Genetically Engineered In Vitro Erythropoiesis

BACKGROUND: Engineered blood has the greatest potential to combat a predicted future shortfall in the US blood supply for transfusion treatments. Engineered blood produced from hematopoietic stem cell (HSC) derived red blood cells in a laboratory is possible, but critical barriers exist to the production of clinically relevant quantities of red blood cells required to create a unit of blood. Erythroblasts have a finite expansion capacity and there are many negative regulatory mechanisms that inhibit in vitro erythropoiesis. In order to overcome these barriers and enable mass production, the expansion capacity of erythroblasts in culture will need to be exponentially improved over the current state of art. This work focused on the hypothesis that genetic engineering of HSC derived erythroblasts can overcome these obstacles. OBJECTIVES: The objective of this research effort was to improve in vitro erythropoiesis efficiency from human adult stem cell derived erythroblasts utilizing genetic engineering. The ultimate goal is to enable the mass production of engineered blood. METHODS: HSCs were isolated from blood samples and cultured in a liquid media containing growth factors. Cells were transfected using a Piggybac plasmid transposon. RESULTS: Cells transfected with SPI-1 continued to proliferate in a liquid culture media. Fluorescence-activated cell sorting (FACS) analysis on culture day 45 revealed a single population of CD71+CD117+ proerythroblast cells. The results of this study suggest that genetically modified erythroblasts could be immortalized in vitro by way of a system modeling murine erythroleukemia. CONCLUSION: Genetic modification can increase erythroblast expansion capacity and potentially enable mass production of red blood cells.
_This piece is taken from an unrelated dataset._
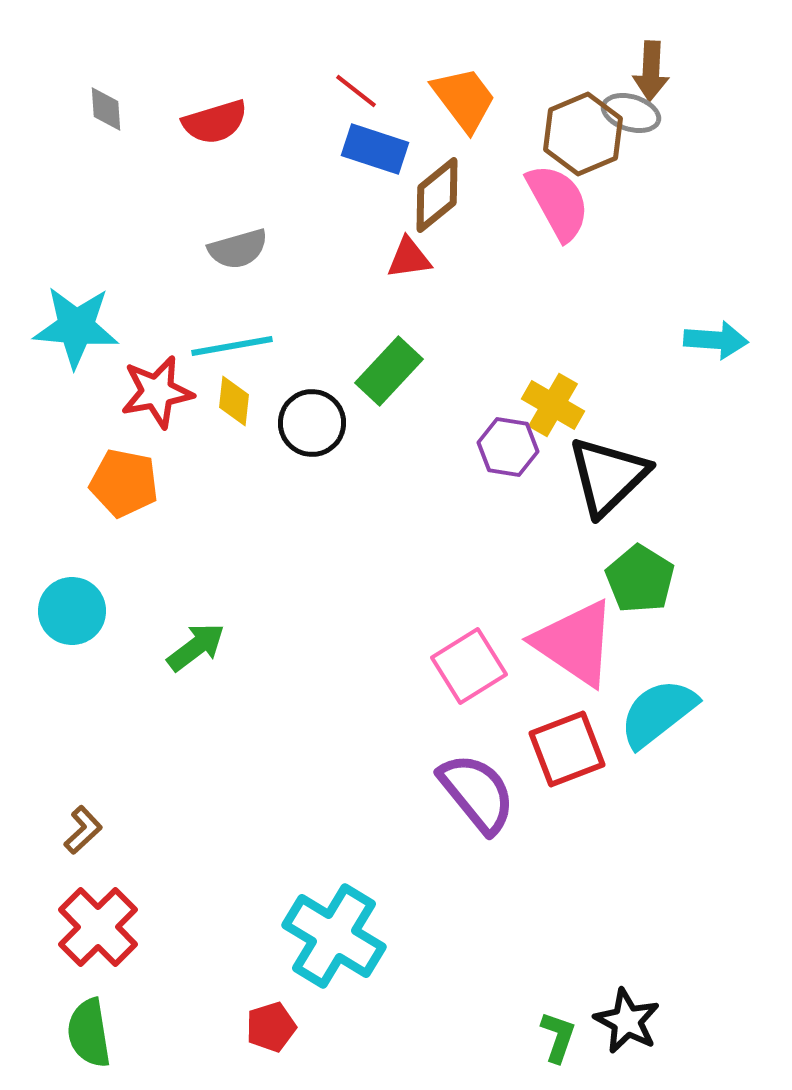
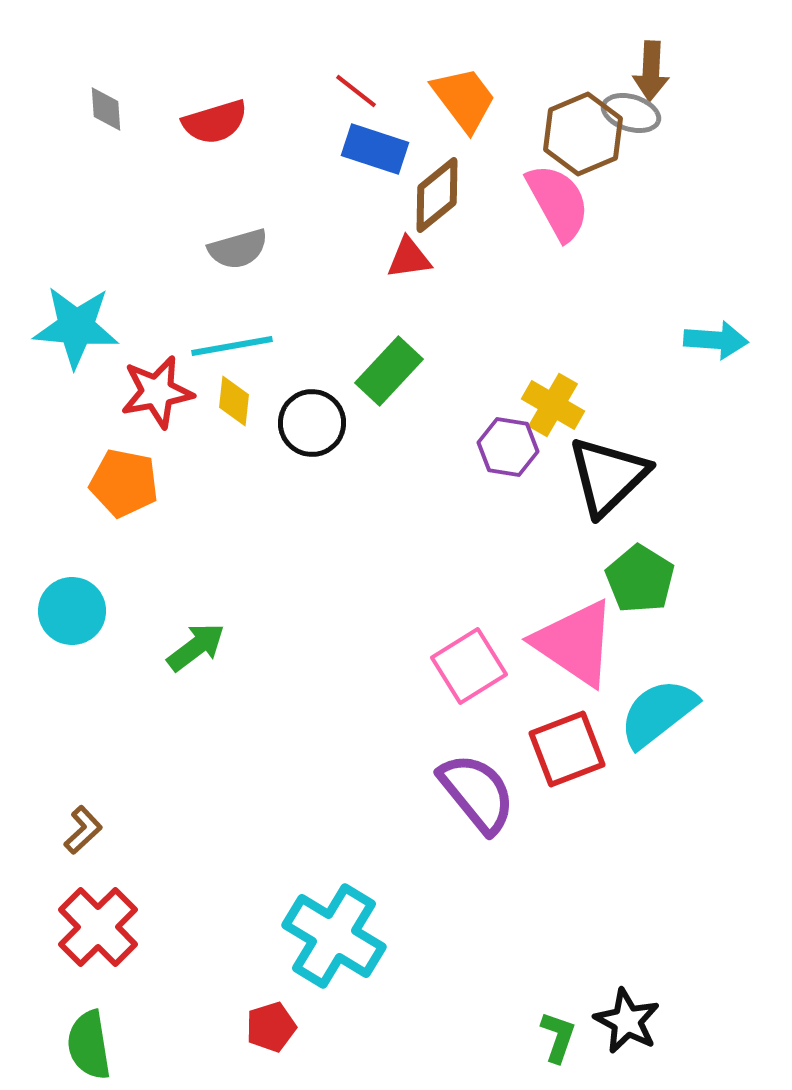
green semicircle: moved 12 px down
Exogenous c-Myc Blocks Differentiation and Improves Expansion of Human Erythroblasts In vitro

BACKGROUND: Engineered blood has the greatest potential to combat a predicted future shortfall in the blood supply for transfusion treatment. The production of red blood cells from hematopoietic stem cells in the laboratory is possible but the mass production of red blood cells to the level present in a blood transfusion unit is currently not possible. The proliferation capacity of the immature red blood cell will need to be increased to enable mass production. This work focused on the hypothesis that exogenous c-Myc can delay the differentiation process of highly proliferative immature erythroblasts, and increase the proliferation capacity of erythroblast cell cultures. OBJECTIVES: The objective of this research effort was to improve in vitro erythropoiesis from stem cells without gene transfection with the eventual goal of producing blood for transfusion treatment in a manner that could be easily translated into clinical medicine. METHODS: The hematopoietic stem cell containing mononuclear cell fraction of venous blood samples was cultured in a liquid media containing erythroblasts growth factors with and without exogenous c-Myc combined with a cell-penetrating peptide. The cells were maintained in the liquid culture media for 23 days. Viable cells were counted and analyzed with flow cytometry. RESULTS: Our results show a 4 fold increase in expansion of the erythroblasts grown in the c-Myc containing growth media compared to the control. Eighty percent of these cells retained the CD117 surface receptor, indicating immature cells. CONCLUSION: Exogenous c-Myc blocks the differentiation and improves in vitro expansion of human erythroblasts.